**Work instruction**
Go line by line through the records below. Copy whichever lines contain the string "parte".

**Records to use**
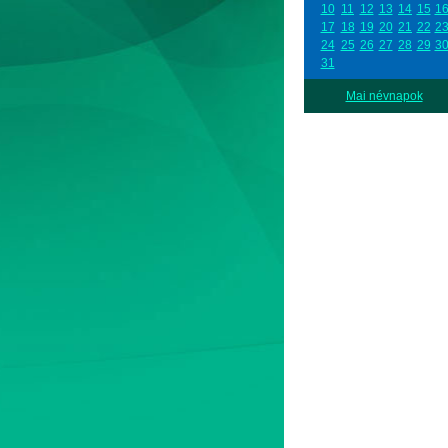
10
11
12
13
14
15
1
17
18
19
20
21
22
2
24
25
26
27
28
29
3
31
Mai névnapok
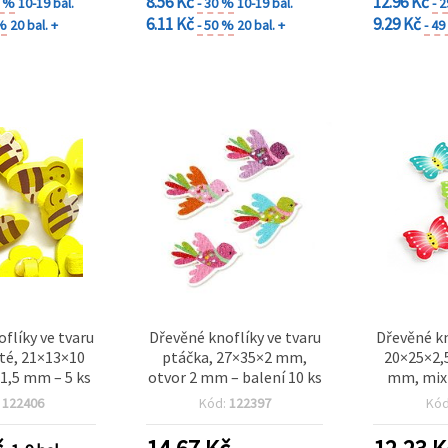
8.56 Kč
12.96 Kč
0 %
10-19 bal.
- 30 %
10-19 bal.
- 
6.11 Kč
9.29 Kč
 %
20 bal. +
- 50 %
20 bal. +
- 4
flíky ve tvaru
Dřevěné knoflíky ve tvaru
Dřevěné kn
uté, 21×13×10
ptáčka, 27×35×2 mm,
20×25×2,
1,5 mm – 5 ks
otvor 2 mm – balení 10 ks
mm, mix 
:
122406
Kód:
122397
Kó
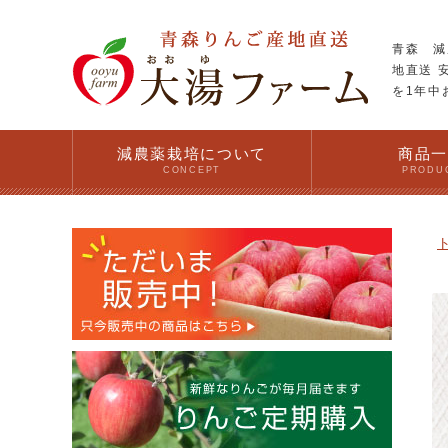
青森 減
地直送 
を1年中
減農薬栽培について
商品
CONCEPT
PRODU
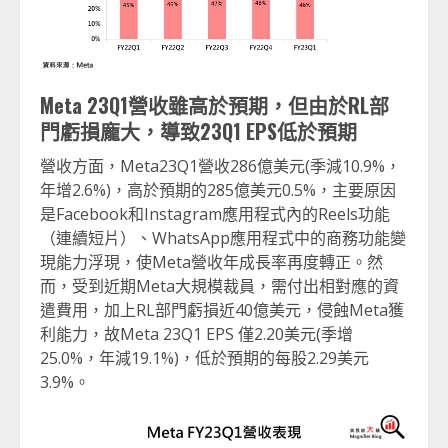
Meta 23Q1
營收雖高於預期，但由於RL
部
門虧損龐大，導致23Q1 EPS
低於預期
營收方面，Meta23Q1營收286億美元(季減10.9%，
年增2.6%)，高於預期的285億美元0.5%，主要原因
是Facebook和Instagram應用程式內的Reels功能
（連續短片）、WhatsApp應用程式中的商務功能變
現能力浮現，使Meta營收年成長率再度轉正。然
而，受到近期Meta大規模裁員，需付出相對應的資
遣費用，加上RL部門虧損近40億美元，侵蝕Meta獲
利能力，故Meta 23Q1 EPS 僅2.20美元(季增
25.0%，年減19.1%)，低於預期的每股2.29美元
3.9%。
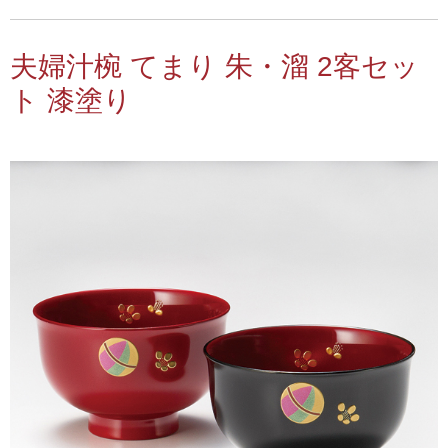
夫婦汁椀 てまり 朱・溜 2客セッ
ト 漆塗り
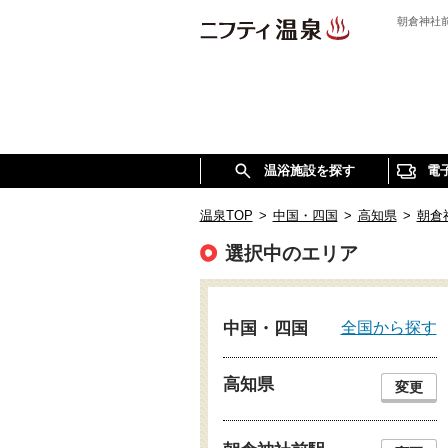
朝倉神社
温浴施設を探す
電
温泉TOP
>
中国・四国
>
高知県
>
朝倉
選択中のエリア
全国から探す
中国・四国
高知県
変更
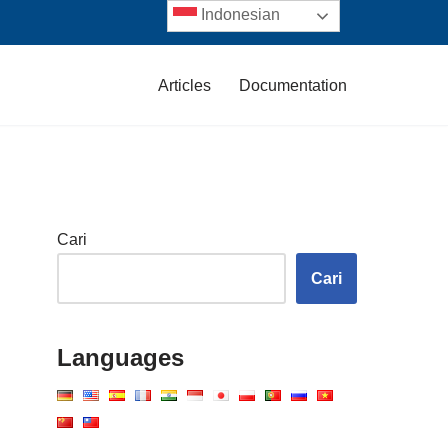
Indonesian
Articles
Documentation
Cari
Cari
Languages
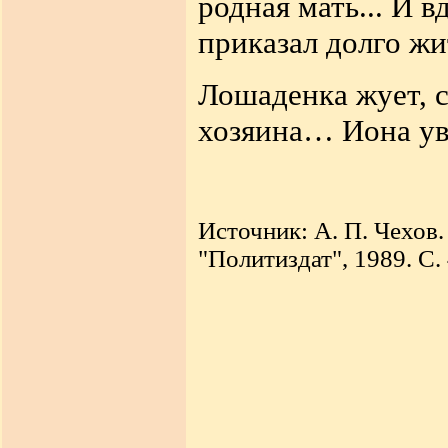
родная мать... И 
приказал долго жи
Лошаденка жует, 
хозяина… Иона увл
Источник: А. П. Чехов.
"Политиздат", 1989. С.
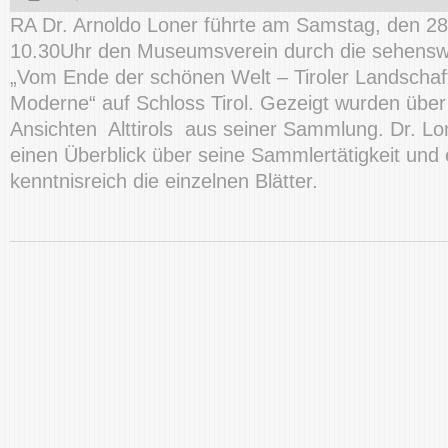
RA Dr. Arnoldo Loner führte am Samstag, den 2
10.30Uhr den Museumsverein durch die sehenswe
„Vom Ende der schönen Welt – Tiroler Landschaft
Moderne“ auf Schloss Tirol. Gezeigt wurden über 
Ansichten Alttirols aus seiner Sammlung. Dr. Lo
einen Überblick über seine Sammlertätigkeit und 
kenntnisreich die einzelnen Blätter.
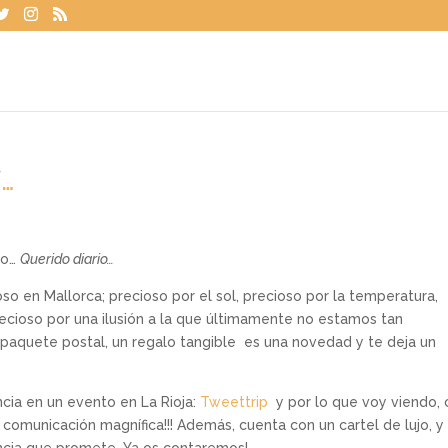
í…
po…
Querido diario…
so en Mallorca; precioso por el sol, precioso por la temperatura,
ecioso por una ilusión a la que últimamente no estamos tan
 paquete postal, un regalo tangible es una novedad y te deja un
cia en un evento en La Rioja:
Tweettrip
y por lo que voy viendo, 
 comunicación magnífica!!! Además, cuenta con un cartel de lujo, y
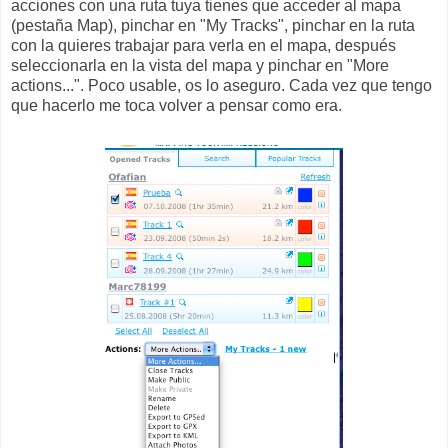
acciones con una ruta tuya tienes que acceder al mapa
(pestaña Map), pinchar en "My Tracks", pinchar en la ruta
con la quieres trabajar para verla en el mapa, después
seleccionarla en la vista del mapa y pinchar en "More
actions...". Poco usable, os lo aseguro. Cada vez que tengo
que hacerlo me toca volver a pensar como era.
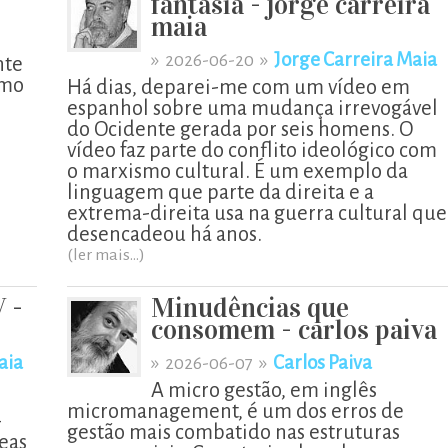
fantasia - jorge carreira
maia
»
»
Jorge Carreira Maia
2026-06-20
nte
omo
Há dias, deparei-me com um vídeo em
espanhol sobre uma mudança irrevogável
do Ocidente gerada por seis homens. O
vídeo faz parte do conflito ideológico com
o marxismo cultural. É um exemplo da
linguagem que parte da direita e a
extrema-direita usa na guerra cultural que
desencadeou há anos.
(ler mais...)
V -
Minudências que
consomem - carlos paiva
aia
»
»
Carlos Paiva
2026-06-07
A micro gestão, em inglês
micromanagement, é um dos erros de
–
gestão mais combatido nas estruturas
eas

---

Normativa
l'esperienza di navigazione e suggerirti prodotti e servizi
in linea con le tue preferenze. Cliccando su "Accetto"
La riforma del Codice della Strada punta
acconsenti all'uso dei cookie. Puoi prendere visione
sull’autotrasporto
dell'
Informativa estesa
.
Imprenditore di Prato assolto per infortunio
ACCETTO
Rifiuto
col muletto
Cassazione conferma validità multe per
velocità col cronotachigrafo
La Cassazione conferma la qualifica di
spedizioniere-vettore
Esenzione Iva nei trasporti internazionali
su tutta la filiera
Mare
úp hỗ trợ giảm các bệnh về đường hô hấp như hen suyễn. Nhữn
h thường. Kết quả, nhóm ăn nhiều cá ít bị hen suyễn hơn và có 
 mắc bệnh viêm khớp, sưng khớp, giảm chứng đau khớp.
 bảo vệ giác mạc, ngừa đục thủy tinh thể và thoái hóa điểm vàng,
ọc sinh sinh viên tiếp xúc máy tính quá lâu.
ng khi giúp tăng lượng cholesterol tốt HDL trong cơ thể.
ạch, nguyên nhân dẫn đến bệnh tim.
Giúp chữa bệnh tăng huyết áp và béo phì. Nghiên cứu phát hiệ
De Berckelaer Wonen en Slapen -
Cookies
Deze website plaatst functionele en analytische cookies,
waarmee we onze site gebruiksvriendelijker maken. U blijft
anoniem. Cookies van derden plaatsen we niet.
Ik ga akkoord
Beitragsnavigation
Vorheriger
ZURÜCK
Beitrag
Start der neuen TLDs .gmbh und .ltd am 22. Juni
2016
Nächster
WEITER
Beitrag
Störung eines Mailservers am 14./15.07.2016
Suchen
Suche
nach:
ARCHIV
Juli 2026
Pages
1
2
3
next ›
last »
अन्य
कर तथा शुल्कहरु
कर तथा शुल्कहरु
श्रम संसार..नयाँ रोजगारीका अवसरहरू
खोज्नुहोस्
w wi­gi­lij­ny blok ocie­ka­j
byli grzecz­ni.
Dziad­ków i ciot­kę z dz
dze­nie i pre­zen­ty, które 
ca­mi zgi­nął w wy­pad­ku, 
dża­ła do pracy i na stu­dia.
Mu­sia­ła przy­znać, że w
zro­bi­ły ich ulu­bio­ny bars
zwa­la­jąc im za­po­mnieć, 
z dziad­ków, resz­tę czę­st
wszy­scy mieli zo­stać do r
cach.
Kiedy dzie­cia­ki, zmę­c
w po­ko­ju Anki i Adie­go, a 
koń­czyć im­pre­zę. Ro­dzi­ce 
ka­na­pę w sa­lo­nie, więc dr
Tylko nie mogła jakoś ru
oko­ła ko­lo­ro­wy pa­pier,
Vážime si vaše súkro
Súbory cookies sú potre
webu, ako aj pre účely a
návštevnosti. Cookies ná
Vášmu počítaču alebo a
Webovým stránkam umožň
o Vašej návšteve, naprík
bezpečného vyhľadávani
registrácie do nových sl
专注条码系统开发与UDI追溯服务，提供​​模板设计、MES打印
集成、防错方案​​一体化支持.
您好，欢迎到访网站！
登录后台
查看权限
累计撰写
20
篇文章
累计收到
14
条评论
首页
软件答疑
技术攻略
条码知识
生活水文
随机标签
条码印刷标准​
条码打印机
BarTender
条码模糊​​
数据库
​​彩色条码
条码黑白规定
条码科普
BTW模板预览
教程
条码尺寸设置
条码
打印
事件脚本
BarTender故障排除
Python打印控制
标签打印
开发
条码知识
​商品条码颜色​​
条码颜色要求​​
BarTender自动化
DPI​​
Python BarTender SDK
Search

* * *

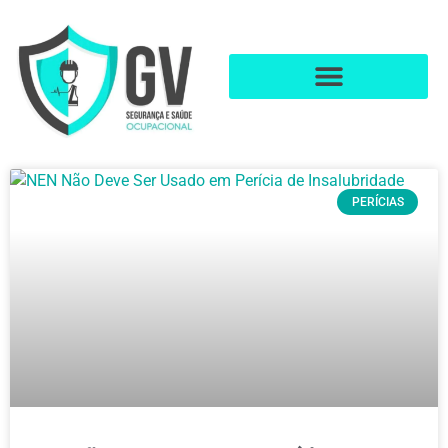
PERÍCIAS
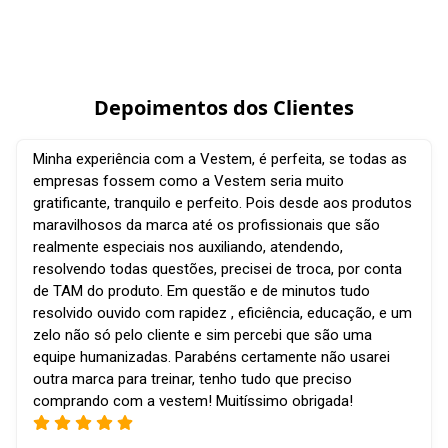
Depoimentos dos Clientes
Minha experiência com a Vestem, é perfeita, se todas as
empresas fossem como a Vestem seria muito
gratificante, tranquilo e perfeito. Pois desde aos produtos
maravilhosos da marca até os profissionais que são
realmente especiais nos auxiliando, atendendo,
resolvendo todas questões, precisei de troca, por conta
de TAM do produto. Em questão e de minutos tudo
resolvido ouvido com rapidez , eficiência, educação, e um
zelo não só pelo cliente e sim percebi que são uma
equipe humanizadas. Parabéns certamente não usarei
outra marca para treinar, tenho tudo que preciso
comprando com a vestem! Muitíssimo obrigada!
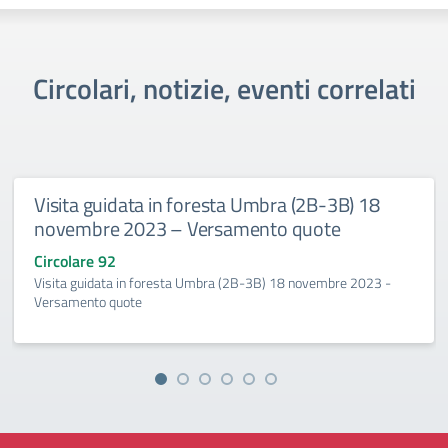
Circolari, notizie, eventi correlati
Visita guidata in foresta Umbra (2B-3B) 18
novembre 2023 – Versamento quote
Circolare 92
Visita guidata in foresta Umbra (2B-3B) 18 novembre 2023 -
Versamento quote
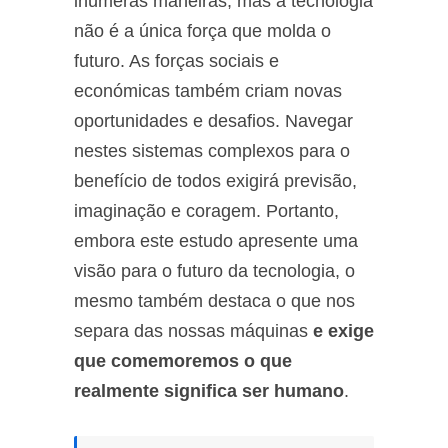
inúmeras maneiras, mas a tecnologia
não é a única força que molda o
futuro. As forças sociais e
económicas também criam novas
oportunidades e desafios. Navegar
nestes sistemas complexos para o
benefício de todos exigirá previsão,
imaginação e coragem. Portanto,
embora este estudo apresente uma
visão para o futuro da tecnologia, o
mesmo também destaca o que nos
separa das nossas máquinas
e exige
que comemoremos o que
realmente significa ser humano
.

**Result for this exercise**
vídeo faz parte do conflito ideológico com
linguagem que parte da direita e a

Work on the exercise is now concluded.